Las armas del entendimiento
Con ilusión y una pizca de recelo –por lo viejo que me pilla– empiezo hoy a colaborar regularmente con una revista que desafió el tabú cuando ninguna lo hacía, y que ha mantenido la ilustración farmacológica como estandarte, haciendo de la modestia una garantía para la independencia.
Con ilusión y una pizca de recelo –por lo viejo que me pilla– empiezo hoy a colaborar regularmente con una revista que desafió el tabú cuando ninguna lo hacía, y que ha mantenido la ilustración farmacológica como estandarte, haciendo de la modestia una garantía para la independencia.

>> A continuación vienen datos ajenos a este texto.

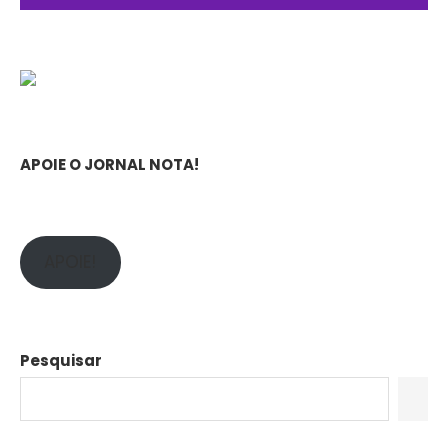
APOIE O JORNAL NOTA!
APOIE!
Pesquisar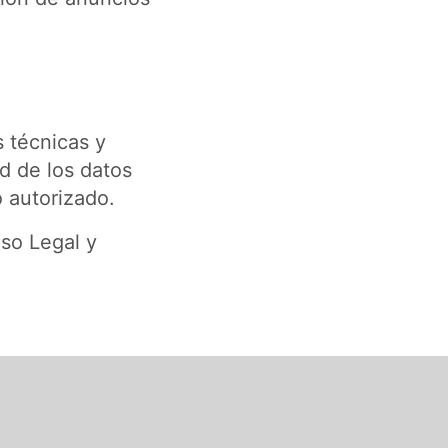
 técnicas y
ad de los datos
o autorizado.
so Legal y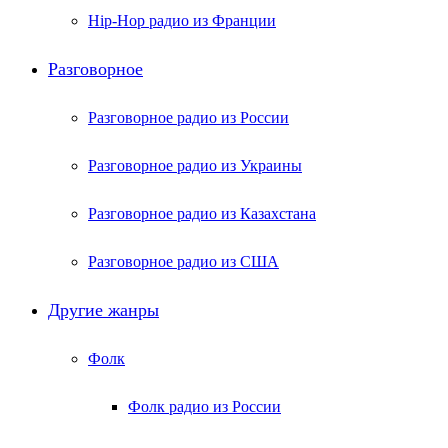
Hip-Hop радио из Франции
Разговорное
Разговорное радио из России
Разговорное радио из Украины
Разговорное радио из Казахстана
Разговорное радио из США
Другие жанры
Фолк
Фолк радио из России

Por lo demás, solo quienes se acercan hoy a la cincuentena recordarán el periodo abierto hacia 1990, cuando en vez de Gran Hermano y tertulias políticas las teles nacionales y autonómicas organizaron debates periódicos sobre “La Droga”, con algún moderador para un grupo de arrepentidos profesionales, represores y madres de yonquis, contrapuesto a otro, a menudo un servidor en solitario, de personas menos adictas a la idea fija.
En principio aquello era una encerrona para disidentes, y un megáfono para el clamor combinado de víctimas y vengadores; pero al articularse en palabras el clamor perdía capacidad de convicción, y hubo programas como Tribunal Popular donde Savater y otros empezamos con un respaldo de un quinto de la audiencia, para acabar con el de cuatro quintos. La mayoría del público empezó a distinguir entre quién ignora y quién insiste en seguir ignorando; más de un adolescente se llevó un cachete por disentir del comisario de turno o representante de Madres contra la Droga, y de alguna manera empezó a prosperar la idea de que no hay química benéfica e infernal, sino usos sensatos e insensatos de los compuestos.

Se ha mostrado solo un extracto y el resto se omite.